How Document Extraction Works
A plain-language walkthrough of what happens from the moment you upload a document to when it's ready for review.
When you upload a document to CargoLint, a lot happens behind the scenes in just a few seconds. Here’s how the extraction pipeline works.
Step 1: Upload and Ingestion
You upload a PDF, PNG, JPEG, or TIFF file (up to 5 MB) through the CargoLint dashboard. The file is securely stored and queued for processing.
Step 2: Document Type Classification
The first thing CargoLint does is figure out what kind of document it is. Our AI analyzes the page layout, header text, and structural patterns to classify the document as a Commercial Invoice, Packing List, Bill of Lading, or Certificate of Origin.
If the document doesn’t match any of these types, it’s marked for manual review.
Step 3: Language Detection
Next, CargoLint detects the language of the document. We support:
- English
- Simplified Chinese
- Traditional Chinese
- Spanish
Language detection is important because our extraction models are language-specific. Once we know the language, we apply the right extraction rules.
Step 4: Field Extraction
Now the AI extracts the specific fields relevant to the document type. For example:
- From an invoice: seller name, buyer name, invoice number, line items, total amount, payment terms
- From a packing list: item descriptions, quantities, weights, box numbers
- From a bill of lading: shipper, consignee, container numbers, ports
- From a certificate of origin: exporter, importer, country of origin, product descriptions
Each field is identified, located in the document, and read by our optical character recognition (OCR) system.
Step 5: Confidence Scoring
As the AI extracts each field, it calculates a confidence score (0 to 1) based on:
- How clear the text is
- How well it matches expected formats
- Whether it’s in the expected location
- How well extracted values validate against each other
The confidence score reflects the AI’s certainty. A score of 0.95 means we’re very confident; a score of 0.55 means we’re uncertain and the field should be reviewed.
Step 6: Validation Checks
CargoLint performs cross-field validation to catch obvious errors:
- Do line item totals add up to the invoice total?
- Do package counts match the shipment summary?
- Are dates in logical order (invoice date before due date)?
- Are required fields present?
If validation checks fail, confidence scores are adjusted down automatically.
Step 7: Review Queue Routing
After scoring and validation, the document is routed based on its overall confidence:
- High confidence (≥70%): The extracted data is sent directly to your completed documents, ready to use or export.
- Lower confidence (<70%): The document goes to your review queue.
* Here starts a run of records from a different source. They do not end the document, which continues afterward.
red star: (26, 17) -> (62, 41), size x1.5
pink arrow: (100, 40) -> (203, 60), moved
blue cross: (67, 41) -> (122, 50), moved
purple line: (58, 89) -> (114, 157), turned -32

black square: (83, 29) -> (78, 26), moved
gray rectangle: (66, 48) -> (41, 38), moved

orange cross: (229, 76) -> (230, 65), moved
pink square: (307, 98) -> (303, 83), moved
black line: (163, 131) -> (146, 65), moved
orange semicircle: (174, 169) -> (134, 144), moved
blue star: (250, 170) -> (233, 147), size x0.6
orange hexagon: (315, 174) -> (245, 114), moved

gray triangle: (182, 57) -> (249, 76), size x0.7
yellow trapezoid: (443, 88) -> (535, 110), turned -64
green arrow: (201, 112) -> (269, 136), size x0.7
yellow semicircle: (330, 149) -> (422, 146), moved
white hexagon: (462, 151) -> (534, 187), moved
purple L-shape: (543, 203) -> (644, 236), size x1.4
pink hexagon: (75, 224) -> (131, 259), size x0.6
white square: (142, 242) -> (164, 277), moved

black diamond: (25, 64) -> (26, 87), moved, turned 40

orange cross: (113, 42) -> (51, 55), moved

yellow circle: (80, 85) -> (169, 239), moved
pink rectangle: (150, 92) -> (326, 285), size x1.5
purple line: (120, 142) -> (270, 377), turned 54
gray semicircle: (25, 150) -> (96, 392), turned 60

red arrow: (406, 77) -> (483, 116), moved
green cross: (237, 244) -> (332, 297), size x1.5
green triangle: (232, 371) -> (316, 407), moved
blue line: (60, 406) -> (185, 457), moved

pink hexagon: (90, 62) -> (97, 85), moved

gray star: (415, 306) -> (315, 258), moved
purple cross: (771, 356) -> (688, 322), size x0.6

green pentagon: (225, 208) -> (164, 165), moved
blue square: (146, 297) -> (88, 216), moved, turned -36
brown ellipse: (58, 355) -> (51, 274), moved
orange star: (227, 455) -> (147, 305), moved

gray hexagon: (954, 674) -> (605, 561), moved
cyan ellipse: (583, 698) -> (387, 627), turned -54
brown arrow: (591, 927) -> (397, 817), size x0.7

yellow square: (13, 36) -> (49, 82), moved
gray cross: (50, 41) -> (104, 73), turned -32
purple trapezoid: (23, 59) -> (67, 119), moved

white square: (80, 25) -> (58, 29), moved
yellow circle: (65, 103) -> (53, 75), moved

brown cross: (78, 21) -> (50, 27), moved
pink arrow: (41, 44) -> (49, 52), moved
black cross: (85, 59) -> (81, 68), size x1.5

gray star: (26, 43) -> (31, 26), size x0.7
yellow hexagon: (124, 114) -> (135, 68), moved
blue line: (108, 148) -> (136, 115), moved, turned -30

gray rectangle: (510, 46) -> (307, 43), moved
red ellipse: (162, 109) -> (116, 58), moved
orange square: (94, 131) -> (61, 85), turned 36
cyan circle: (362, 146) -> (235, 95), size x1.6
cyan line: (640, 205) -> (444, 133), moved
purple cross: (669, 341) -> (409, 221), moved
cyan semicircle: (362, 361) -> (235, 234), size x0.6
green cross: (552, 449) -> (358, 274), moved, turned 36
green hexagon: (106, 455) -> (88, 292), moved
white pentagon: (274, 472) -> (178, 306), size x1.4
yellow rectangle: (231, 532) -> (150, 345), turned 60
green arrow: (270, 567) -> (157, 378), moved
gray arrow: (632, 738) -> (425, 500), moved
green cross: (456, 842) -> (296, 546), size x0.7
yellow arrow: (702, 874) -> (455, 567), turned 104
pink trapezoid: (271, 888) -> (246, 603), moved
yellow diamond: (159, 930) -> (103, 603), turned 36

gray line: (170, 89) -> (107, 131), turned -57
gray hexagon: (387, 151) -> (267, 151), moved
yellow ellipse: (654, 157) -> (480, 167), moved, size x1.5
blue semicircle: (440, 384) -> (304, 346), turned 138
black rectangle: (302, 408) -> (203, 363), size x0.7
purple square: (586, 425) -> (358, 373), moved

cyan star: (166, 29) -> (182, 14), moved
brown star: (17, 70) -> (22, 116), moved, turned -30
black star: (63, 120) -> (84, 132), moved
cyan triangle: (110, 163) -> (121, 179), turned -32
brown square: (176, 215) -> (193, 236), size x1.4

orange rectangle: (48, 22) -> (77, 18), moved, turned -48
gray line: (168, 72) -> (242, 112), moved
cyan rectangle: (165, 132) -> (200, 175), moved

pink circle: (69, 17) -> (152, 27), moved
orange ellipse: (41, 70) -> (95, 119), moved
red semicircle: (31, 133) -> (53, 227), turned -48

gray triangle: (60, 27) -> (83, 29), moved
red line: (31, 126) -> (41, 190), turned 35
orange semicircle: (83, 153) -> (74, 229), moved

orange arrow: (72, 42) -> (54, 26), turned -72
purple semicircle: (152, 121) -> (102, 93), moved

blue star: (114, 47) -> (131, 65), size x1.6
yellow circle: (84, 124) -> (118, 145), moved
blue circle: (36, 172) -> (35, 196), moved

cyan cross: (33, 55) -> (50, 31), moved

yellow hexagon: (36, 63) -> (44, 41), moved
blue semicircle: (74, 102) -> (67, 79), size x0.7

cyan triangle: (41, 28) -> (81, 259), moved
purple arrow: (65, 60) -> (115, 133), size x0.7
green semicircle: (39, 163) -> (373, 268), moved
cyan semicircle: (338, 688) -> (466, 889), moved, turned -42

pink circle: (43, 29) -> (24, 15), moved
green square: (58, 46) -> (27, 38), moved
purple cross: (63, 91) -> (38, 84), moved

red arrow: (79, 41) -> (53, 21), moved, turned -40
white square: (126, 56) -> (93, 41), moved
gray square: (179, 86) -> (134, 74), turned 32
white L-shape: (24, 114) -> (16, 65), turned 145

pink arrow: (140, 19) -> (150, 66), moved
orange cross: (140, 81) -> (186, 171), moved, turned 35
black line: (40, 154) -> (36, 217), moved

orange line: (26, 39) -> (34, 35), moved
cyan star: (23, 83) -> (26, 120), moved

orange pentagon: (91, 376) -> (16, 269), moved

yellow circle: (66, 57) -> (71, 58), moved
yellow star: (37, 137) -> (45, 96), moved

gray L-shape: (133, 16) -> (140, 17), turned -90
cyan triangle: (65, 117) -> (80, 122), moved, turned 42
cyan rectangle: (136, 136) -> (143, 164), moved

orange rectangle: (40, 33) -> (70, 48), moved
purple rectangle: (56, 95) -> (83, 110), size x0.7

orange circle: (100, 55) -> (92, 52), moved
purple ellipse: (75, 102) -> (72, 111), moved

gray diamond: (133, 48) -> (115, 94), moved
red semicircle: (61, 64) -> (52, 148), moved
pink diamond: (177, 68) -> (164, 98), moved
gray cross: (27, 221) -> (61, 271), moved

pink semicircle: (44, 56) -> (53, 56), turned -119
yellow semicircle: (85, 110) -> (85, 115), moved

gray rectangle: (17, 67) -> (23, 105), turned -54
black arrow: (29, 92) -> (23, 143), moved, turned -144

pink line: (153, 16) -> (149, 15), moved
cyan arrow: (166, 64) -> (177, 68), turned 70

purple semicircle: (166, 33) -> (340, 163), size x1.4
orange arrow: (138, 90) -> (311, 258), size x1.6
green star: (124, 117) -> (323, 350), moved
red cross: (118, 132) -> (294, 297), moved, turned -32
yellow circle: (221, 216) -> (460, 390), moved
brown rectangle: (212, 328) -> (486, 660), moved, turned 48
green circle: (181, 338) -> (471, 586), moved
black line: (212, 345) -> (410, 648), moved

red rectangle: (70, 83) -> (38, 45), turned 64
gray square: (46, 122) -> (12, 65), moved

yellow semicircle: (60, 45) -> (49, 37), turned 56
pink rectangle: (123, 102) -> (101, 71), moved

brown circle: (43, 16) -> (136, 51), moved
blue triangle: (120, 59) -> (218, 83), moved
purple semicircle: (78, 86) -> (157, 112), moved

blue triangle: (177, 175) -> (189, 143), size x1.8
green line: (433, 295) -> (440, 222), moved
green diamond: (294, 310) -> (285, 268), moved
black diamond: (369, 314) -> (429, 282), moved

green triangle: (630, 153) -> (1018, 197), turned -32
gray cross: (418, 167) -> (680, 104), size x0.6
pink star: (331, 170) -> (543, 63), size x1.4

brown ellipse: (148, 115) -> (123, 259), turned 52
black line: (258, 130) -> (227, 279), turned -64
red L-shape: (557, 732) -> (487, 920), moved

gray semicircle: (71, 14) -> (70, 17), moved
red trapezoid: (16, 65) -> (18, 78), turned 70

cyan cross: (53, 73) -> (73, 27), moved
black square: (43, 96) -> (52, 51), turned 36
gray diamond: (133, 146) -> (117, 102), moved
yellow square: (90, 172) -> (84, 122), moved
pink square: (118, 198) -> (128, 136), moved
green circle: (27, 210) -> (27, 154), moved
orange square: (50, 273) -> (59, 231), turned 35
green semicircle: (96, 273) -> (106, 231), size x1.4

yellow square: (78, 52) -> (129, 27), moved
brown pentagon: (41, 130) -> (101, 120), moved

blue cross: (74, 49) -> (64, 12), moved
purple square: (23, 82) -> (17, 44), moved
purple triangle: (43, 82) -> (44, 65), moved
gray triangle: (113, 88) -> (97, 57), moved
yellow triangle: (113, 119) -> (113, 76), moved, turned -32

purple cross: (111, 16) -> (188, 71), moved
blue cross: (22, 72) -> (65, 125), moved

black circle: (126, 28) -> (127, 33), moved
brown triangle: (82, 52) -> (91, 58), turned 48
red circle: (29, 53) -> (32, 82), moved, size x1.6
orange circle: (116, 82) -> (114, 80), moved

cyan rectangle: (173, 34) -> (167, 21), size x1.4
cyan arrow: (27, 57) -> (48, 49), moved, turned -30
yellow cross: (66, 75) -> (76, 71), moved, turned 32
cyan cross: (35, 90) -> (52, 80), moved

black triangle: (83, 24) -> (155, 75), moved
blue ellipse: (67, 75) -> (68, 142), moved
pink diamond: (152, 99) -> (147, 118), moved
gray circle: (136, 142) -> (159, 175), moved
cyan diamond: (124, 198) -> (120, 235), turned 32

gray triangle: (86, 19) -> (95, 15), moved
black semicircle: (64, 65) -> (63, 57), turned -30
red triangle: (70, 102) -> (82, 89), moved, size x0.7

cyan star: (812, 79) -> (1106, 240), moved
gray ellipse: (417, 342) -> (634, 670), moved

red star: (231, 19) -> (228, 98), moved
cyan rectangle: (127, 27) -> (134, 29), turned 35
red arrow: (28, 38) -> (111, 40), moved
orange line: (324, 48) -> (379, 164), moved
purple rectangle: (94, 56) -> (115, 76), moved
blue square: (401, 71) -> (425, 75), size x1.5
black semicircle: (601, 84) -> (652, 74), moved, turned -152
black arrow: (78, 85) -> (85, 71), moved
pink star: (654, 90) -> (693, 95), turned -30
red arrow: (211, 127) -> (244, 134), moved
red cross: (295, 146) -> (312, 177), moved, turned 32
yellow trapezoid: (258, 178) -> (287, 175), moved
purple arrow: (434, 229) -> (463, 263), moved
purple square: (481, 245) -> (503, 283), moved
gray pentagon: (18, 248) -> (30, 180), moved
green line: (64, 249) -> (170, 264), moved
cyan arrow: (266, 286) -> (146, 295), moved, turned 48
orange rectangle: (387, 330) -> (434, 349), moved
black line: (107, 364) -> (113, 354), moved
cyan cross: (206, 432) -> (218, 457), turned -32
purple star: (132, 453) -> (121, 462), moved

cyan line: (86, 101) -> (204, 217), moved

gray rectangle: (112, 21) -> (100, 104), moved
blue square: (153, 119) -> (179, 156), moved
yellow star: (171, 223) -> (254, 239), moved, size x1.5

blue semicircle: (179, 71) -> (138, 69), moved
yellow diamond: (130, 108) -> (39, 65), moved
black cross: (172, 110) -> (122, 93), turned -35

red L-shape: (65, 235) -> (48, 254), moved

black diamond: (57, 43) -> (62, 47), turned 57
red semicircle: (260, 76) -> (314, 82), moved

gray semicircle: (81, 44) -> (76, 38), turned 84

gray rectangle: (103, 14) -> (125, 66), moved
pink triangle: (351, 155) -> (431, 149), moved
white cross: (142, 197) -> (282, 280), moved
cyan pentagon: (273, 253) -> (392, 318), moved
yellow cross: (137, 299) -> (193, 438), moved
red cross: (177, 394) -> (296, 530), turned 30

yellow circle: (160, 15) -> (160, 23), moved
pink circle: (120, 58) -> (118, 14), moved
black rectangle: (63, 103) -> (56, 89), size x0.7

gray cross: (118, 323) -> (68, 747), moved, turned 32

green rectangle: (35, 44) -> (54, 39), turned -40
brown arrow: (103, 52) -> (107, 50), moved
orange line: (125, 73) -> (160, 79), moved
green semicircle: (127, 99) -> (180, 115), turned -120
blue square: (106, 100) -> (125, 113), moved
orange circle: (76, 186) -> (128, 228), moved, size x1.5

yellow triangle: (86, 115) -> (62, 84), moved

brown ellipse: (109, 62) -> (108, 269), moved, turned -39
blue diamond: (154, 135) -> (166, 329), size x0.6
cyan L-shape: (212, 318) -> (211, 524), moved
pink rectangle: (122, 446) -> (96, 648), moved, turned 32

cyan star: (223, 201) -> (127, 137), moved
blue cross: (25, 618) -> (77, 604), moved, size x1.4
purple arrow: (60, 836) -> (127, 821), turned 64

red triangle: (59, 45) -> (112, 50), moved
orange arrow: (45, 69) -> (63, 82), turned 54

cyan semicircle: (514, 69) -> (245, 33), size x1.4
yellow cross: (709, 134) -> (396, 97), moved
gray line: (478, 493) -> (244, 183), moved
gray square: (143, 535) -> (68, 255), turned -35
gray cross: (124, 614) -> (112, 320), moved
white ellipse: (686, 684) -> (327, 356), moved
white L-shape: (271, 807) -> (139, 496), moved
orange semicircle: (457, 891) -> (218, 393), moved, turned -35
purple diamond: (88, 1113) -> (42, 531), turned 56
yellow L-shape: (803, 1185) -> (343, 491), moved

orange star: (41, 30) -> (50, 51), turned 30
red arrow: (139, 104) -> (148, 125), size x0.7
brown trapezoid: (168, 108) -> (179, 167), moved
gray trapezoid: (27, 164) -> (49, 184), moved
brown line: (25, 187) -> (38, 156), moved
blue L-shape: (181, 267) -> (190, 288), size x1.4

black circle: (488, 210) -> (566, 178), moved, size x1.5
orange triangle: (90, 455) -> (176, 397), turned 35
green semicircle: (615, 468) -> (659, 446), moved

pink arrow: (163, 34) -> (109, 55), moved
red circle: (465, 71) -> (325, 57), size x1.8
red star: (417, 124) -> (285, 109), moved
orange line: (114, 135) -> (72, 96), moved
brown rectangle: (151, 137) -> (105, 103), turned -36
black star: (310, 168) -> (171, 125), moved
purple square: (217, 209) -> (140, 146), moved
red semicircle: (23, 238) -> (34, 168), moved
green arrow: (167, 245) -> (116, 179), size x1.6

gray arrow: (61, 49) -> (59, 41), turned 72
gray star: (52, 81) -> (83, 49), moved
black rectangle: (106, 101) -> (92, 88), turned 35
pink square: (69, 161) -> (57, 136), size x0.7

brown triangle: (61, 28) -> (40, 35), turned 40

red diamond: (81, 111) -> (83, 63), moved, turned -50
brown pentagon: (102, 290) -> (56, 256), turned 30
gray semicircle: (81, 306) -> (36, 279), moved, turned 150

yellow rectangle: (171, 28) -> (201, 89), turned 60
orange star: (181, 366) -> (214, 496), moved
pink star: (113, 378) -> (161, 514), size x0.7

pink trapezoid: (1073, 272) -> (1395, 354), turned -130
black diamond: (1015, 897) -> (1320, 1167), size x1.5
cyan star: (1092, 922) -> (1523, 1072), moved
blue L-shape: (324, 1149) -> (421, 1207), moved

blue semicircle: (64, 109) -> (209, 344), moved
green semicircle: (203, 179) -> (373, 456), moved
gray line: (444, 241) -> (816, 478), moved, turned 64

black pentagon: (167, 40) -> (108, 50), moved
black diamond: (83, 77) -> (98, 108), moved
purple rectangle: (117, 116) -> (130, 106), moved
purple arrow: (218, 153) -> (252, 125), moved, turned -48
A team member with sufficient permissions can open it, check the extractions, make corrections if needed, and then mark it complete.
Why does processing take a few seconds?
The entire pipeline—classification, language detection, extraction, scoring, and validation—typically takes 3 to 10 seconds per document. This delay accounts for:
- The time needed for the AI to analyze each page
- The time to perform validation checks and adjust scores
- Network latency for secure transmission
Why do some documents need review and others don’t?
Documents that pass review are those with consistently clear text, standard layouts, and extractions that validate well. These typically score above 70%.
Documents that need review are those with:
- Low-quality scans or handwriting
- Non-standard layouts or missing fields
- Extracted values that don’t validate (e.g., math doesn’t add up)
- Languages or formats the AI is less familiar with
Review isn’t a sign of failure—it’s a designed part of the workflow. Some documents are genuinely ambiguous and benefit from human judgment.
Real-time monitoring
You can monitor the extraction status of all your documents from the dashboard. You’ll see:
- Total documents processed
- Documents completed
- Documents requiring review
- Average confidence across all documents
- 30-day trend charts showing volume and confidence over time
This visibility helps you understand document quality patterns and plan your review resources.